The Monroe City School Board cannot be forced by court orders to re-open Excellence Academy and allow the charter school to operate for another year, an appeal court ruled recently.
The Second Circuit Court of Appeal in Shreveport upheld an August 2017 ruling by Fourth Judicial District Court Judge Scott Leehy to deny Excellence Academy’s claim its charter was prematurely struck down.
In April 2017, the School Board closed Excellence Academy, which is operated by Tab-N-Action Inc., and the School Board based its decision on the recommendations of a consultant firm, TenSquare LLC. TenSquare’s report highlighted financial and organizational concerns.
Since its closure, the charter school has pursued litigation in state and federal courts. When the School Board first opened Excellence Academy, it agreed the school could operate for an initial four-year term and the charter “may be extended” to a maximum term of five years, after a review.
“This is precisely what occurred in this case,” stated the Second Circuit’s May 23 opinion.
Second Circuit Judge James “Jimbo” Stephens wrote the opinion on behalf of a three judge-panel also including Second Circuit Judge Shonda Stone and retired judge Jay McCallum, who served as an ad hoc judge.

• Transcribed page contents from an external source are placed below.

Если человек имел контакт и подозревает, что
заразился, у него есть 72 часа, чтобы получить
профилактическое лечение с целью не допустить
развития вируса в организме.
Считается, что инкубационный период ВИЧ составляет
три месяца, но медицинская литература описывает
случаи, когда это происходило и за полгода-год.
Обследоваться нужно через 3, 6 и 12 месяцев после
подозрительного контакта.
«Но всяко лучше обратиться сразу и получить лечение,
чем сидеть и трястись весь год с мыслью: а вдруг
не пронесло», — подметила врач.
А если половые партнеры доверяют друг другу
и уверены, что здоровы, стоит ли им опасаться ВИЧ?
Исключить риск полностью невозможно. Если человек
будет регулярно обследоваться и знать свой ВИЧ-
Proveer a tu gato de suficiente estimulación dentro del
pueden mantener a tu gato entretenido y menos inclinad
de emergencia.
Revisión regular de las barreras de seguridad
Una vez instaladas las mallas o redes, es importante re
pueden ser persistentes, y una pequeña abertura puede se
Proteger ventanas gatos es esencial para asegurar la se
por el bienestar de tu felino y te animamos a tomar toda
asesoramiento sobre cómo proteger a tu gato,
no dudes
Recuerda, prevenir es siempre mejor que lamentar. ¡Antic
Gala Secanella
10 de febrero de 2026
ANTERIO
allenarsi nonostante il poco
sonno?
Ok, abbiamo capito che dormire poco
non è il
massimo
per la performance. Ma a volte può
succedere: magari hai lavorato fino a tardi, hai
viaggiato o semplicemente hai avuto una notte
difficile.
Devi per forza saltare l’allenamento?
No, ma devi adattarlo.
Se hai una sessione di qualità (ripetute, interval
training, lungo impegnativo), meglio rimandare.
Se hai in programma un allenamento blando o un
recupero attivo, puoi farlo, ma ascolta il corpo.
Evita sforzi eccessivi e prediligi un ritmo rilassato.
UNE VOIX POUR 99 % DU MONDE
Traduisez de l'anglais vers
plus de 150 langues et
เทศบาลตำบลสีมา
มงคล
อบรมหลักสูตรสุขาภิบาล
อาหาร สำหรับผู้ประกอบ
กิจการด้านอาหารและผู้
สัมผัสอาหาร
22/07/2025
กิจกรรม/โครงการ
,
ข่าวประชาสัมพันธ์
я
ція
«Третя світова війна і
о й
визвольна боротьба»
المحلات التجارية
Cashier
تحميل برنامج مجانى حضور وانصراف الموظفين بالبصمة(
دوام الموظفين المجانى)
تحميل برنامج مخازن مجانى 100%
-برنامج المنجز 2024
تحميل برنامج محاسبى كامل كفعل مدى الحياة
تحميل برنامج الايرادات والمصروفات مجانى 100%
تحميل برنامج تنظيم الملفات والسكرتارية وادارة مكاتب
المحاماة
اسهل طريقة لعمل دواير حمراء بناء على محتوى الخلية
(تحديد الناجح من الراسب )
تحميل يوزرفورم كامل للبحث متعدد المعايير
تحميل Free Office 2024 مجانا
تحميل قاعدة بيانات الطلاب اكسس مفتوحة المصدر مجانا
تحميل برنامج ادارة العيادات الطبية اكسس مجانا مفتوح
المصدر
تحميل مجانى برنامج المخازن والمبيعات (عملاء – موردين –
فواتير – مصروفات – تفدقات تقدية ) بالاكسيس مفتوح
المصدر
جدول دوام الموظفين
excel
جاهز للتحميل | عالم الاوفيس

“The school board considered the case of Excellence Academy not once but twice, both times relying on TenSquare’s recommendation and exercising its discretion not to extend the charter for a fifth year,” Stephens wrote. “Ultimately, Excellence Academy had a third bite at the apple with the trial court, which again rejected its argument. In fact, we find no error in the trial court’s determination that the MCSB operated within its discretion in not extending the school’s charter for the optional fifth year.”
Excellence Academy’s lawsuit in U.S. District Court for the Western District of Louisiana ultimately resulted in a second hearing before the School Board, after which board members voted against extending the school’s charter.